Barsumas (the Eutychian), an archimandrite of a Syrian monastery, who
warmly espoused the cause of Eutyches. When, in 448, Eutyches was denounced before
the local synod of Constantinople, Barsumas, who was resident in the city, raised
a violent opposition to the Eastern bishops. The next year, 449, at the "Robbers'
Synod" of Ephesus, Theodosius II. summoned Barsumas as the representative of the
malcontent monastic party, and granted him a seat and vote among the bishops. He
was the first monk allowed to act as a judge at a general council. Barsumas brought
with him a turbulent band of 1000 monks to coerce the assembly, and took a prominent
part in the disorderly proceedings, vociferously expressing his joy on the acquittal
of Eutyches and joining in the assault on the aged Flavian by the monks and soldiers.

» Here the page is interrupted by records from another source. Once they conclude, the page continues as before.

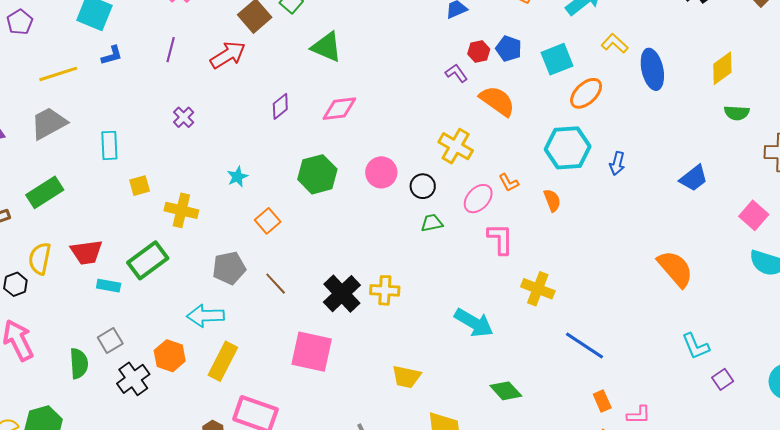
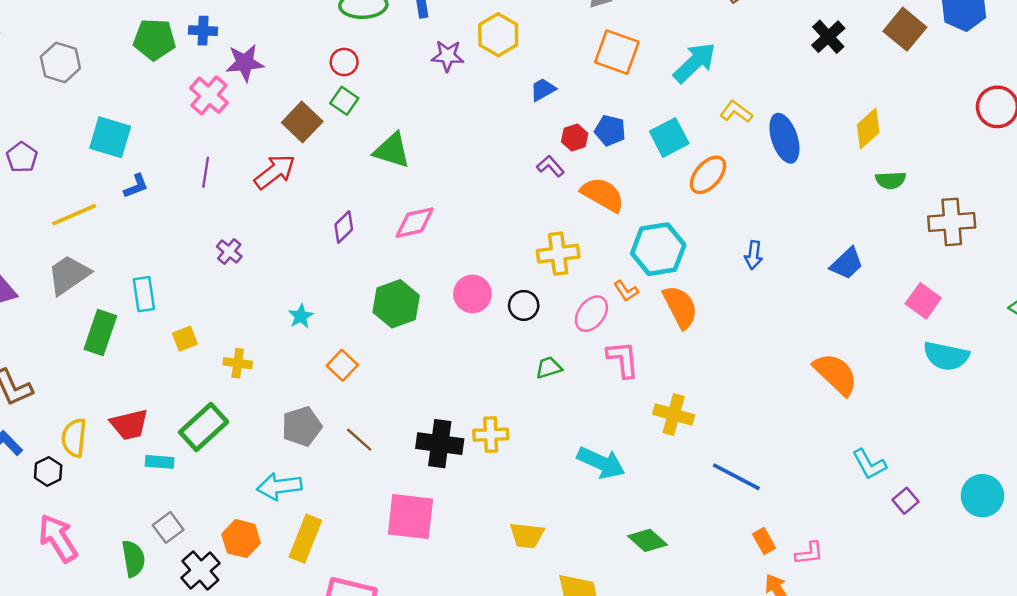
yellow cross: (456, 146) -> (558, 254), turned -32
cyan hexagon: (568, 148) -> (658, 249), moved
green rectangle: (45, 192) -> (100, 333), moved, turned -33
orange semicircle: (552, 200) -> (680, 307), size x1.6
yellow cross: (181, 210) -> (238, 363), size x0.7
green trapezoid: (432, 223) -> (549, 368), moved
black cross: (342, 294) -> (440, 444), turned -33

The injuries inflicted were so serious that the venerable patriarch died three days
afterwards. When with great effrontery Barsumas presented himself at the council
of Chalcedon, 451, an outcry was raised against him as "the murderer of the blessed
Flavian." He actively propagated Eutychian doctrines in Syria and died 458. His
disciple, Samuel, carried Eutychianism into Armenia. He is regarded among the Jacobites
as a saint and worker of miracles (Assemani, Bibl. Orient. ii. 4; Labbe, iv.
105 seq.; Liberatus, c. 12; Tillemont, xv.; Schröckh, xvii. 451 seq.).